In 2005, as part of its 60th anniversary celebration, Baskin Robbins launched a new brand identity for its stores throughout the country. According to the official Baskin Robbins web site, the new look is “an innovative concept that offers a fun, contemporary experience and a new logo that captures the fun and energy of Baskin-Robbins.” In the opinion of this critic, the new Baskin Robbins identity is a glaring example of the mob mentality that is pervasive in business culture today, which is that in order for brands to compete, they must continue to differentiate themselves through “re”-design. After viewing this new identity, which looks more like something that is “design for design’s sake,” the question must be asked: was the old identity that horrible?
The old Baskin Robbins identity, although somewhat dated through the use of the Garamond Condensed typeface (popular in the late 1980s and early 1990s), still effectively communicated the idea of its trademark “31 flavors” of ice cream: the number “31” appeared within a simple arc, suggestive of a scoop of ice cream, and next to the logotype. In an attempt to be overly clever, the new Baskin Robbins logo tries to integrate both the company’s initials and the number “31” into one mark, which is then wedged in between an overly stylized typeface that seems more appropriate for the Sunday morning comics. Unfortunately, this “fun and energetic” logo, while maybe appropriate for young kids, ultimately sacrifices legibility, readability, and meaning.
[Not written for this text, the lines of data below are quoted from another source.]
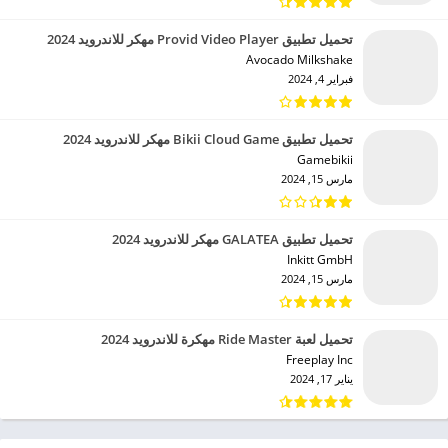
تحميل تطبيق Provid Video Player مهكر للاندرويد 2024
Avocado Milkshake‏
فبراير 4, 2024
تحميل تطبيق Bikii Cloud Game مهكر للاندرويد 2024
Gamebikii‏
مارس 15, 2024
تحميل تطبيق GALATEA مهكر للاندرويد 2024
Inkitt GmbH‏
مارس 15, 2024
تحميل لعبة Ride Master مهكرة للاندرويد 2024
Freeplay Inc‏
يناير 17, 2024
There are several ways in which the new Baskin Robbins logo could have been more effective in its execution: for example, on the company’s website, the “iconic” pink tasting spoon is touted as one of the brand’s unique aspects…so why wasn’t this idea incorporated into the mark, especially given how recognizable it is and the affinity customers have toward it? And the “31” mark from the old brand mark wasn’t that bad either. Perhaps all that was needed was an updated typeface to bring the brand into the twenty-first century.